The Duke of the North, a man who had faced down an alchemist from the future and the wrath of the King, let out a sound that was half-sob, half-laugh. He pressed his face into her lap, his arms wrapping around her waist with a tenderness that brought tears to her eyes.
"A life," he choked out against the velvet of her dress. "Our life. A piece of you and a piece of me, born in a world that finally deserves you."
"I was so afraid," she admitted, her fingers tangling in his white hair. "I thought I was too broken to give you this."
He pulled back, framing her face in his hands. His blue eyes were burning with a fierce, protective light. "You are not broken. You are the woman who tore through time to find me. You are the Duchess who manages my world better than I ever could. And now, you are the mother of my heir."
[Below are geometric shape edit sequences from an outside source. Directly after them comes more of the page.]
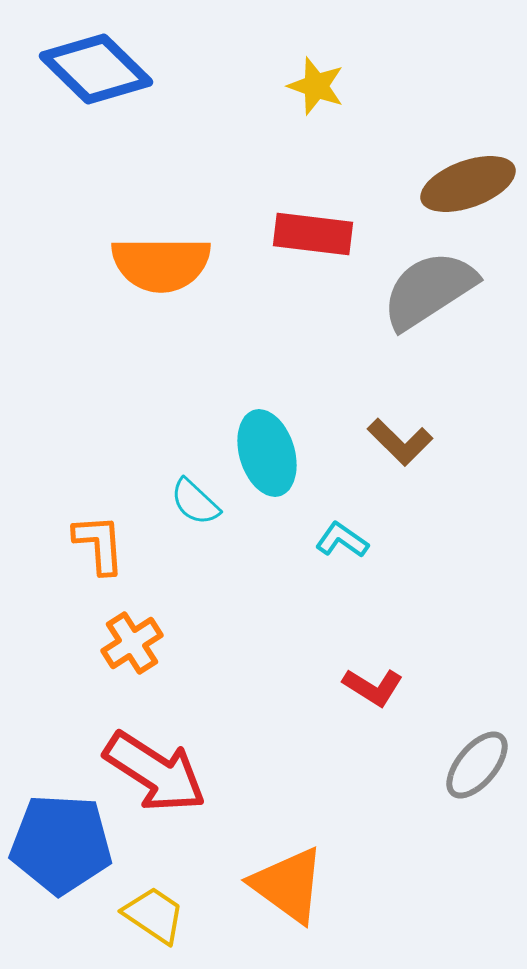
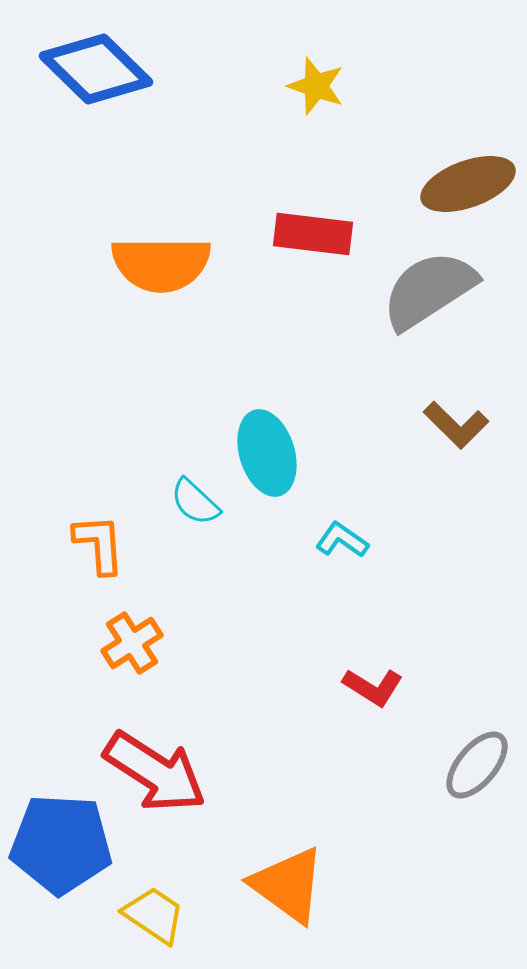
brown L-shape: moved 56 px right, 17 px up
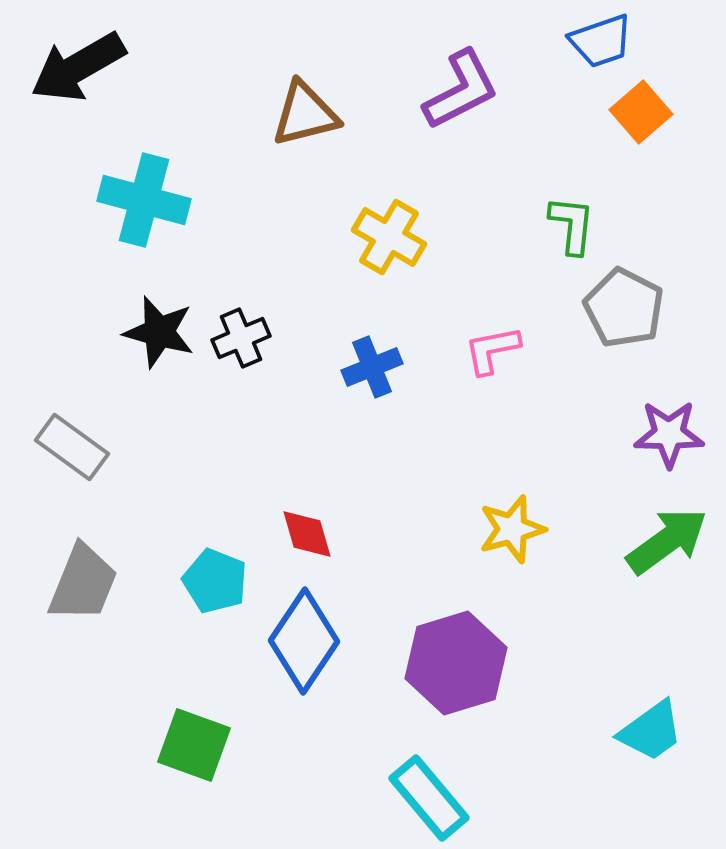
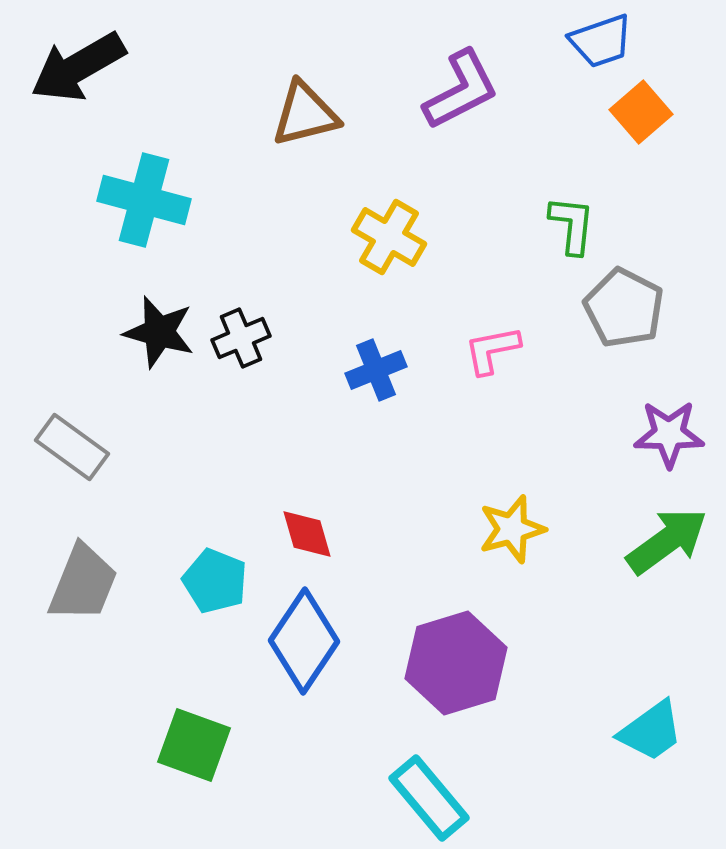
blue cross: moved 4 px right, 3 px down
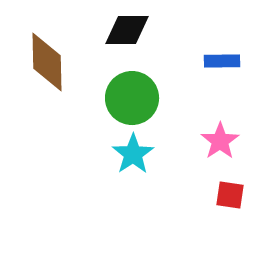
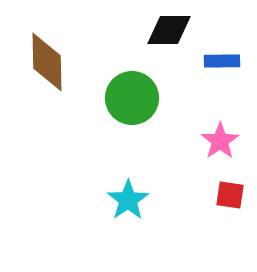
black diamond: moved 42 px right
cyan star: moved 5 px left, 46 px down
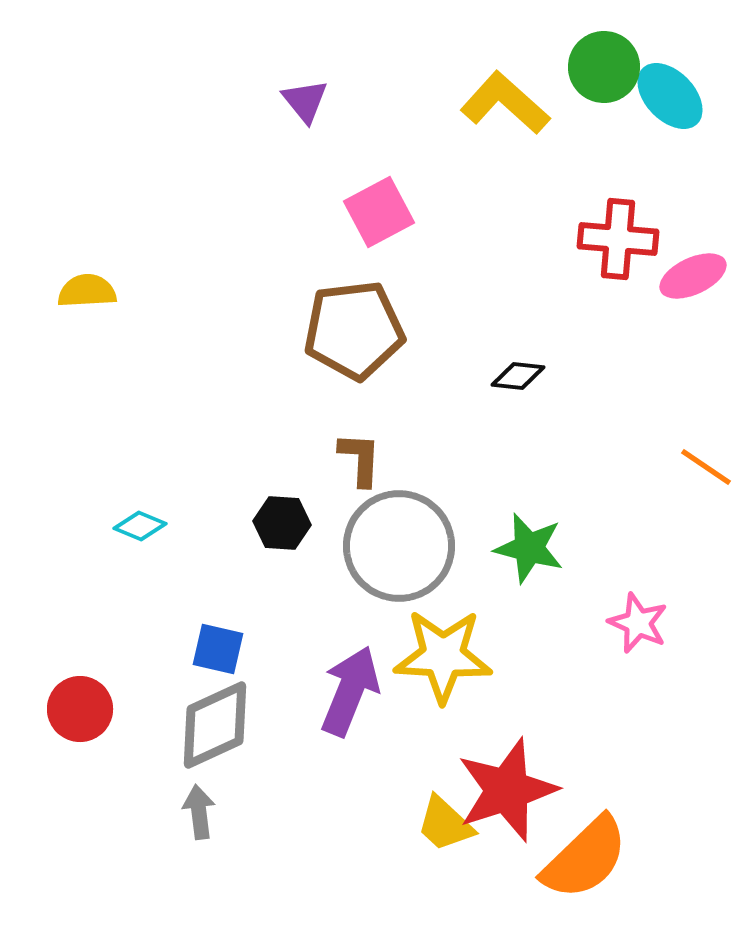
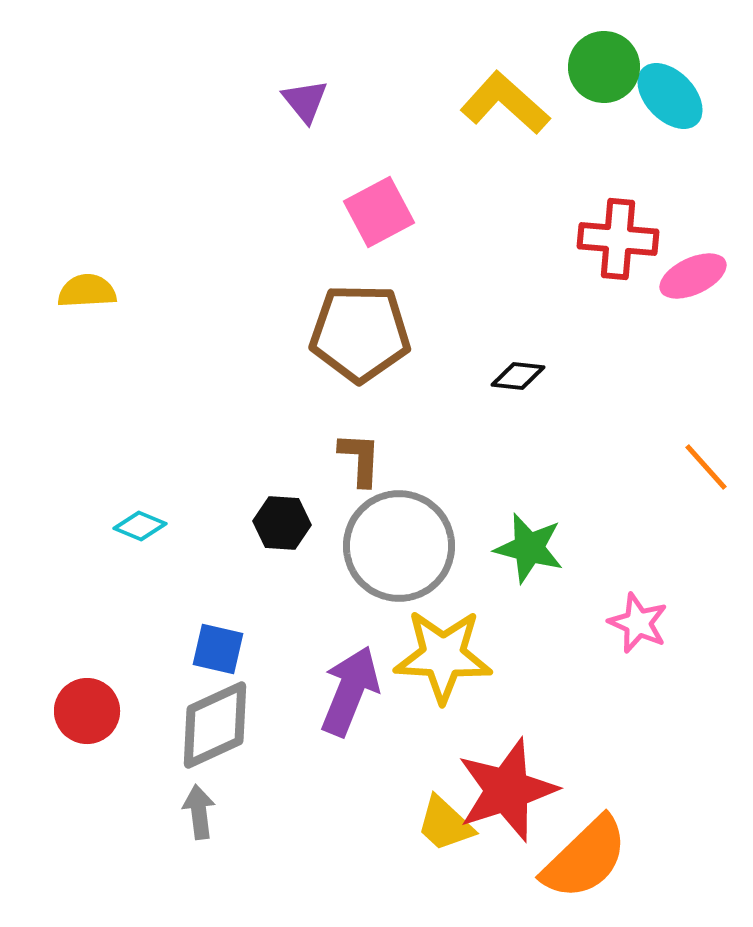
brown pentagon: moved 6 px right, 3 px down; rotated 8 degrees clockwise
orange line: rotated 14 degrees clockwise
red circle: moved 7 px right, 2 px down
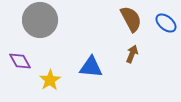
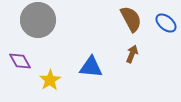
gray circle: moved 2 px left
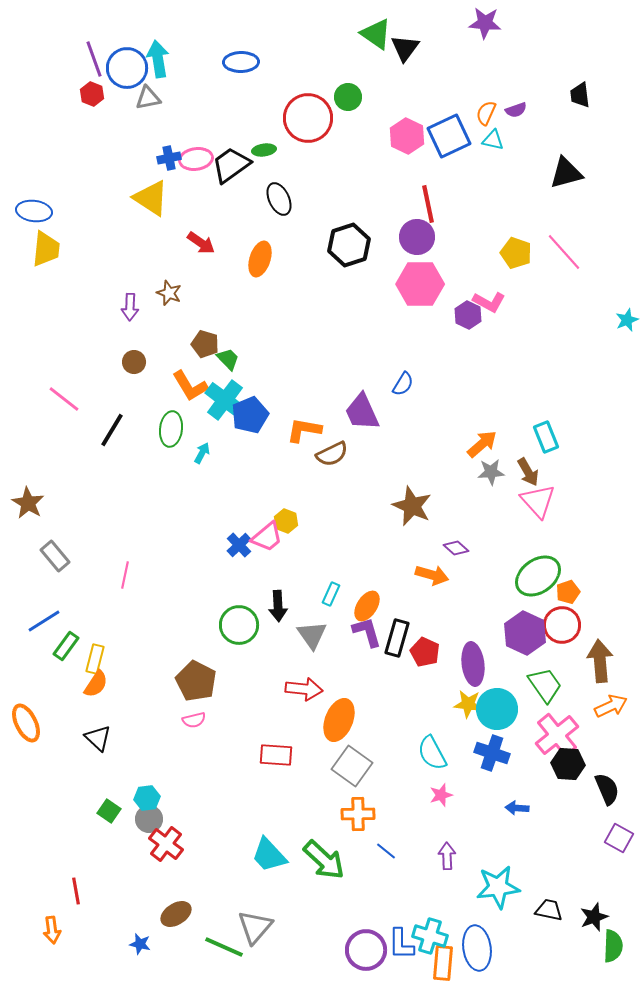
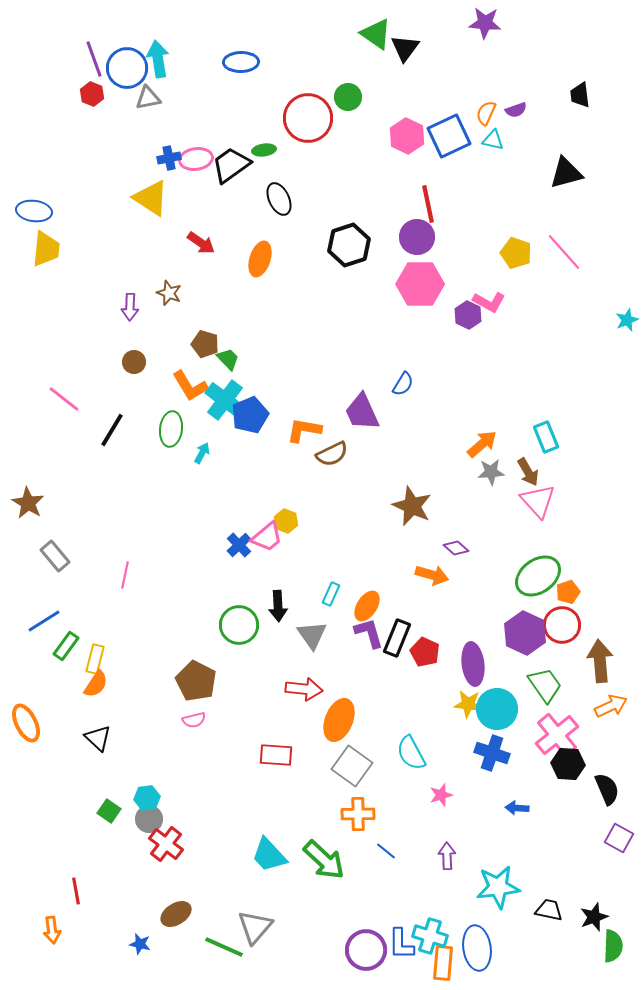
purple L-shape at (367, 632): moved 2 px right, 1 px down
black rectangle at (397, 638): rotated 6 degrees clockwise
cyan semicircle at (432, 753): moved 21 px left
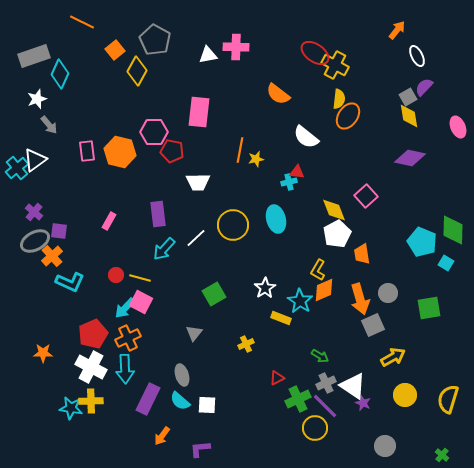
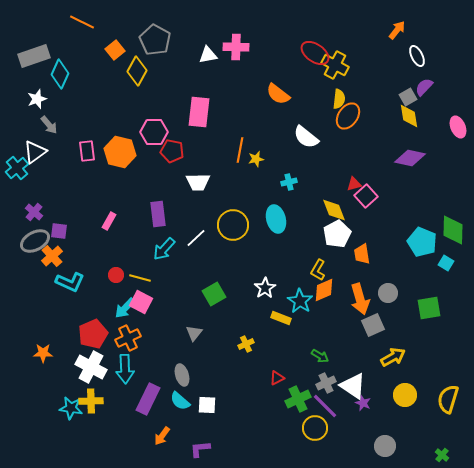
white triangle at (35, 160): moved 8 px up
red triangle at (297, 172): moved 57 px right, 12 px down; rotated 21 degrees counterclockwise
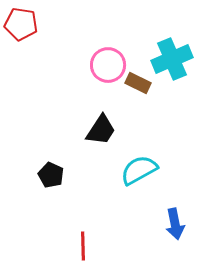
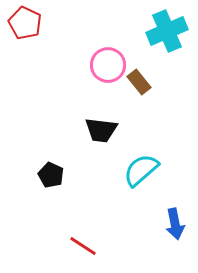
red pentagon: moved 4 px right, 1 px up; rotated 16 degrees clockwise
cyan cross: moved 5 px left, 28 px up
brown rectangle: moved 1 px right, 1 px up; rotated 25 degrees clockwise
black trapezoid: rotated 64 degrees clockwise
cyan semicircle: moved 2 px right; rotated 12 degrees counterclockwise
red line: rotated 56 degrees counterclockwise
He leaned down, pressing a lingering, reverent kiss to her stomach, his voice a low promise.
"I carried you to the altar," he whispered. "And I will carry this child. I will build a world so safe, so beautiful, that they will never have to know what a 'war' or an 'earthquake' even is. They will only know the stars and the moors... and how much their father loved their mother."
She leaned back, a sense of peace finally settling over her. The Agent from the future was truly gone, buried beneath the silver birches. In her place stood a woman who had lost everything, only to realize that as long as she had the man with the sapphire eyes, she had never been lost at all.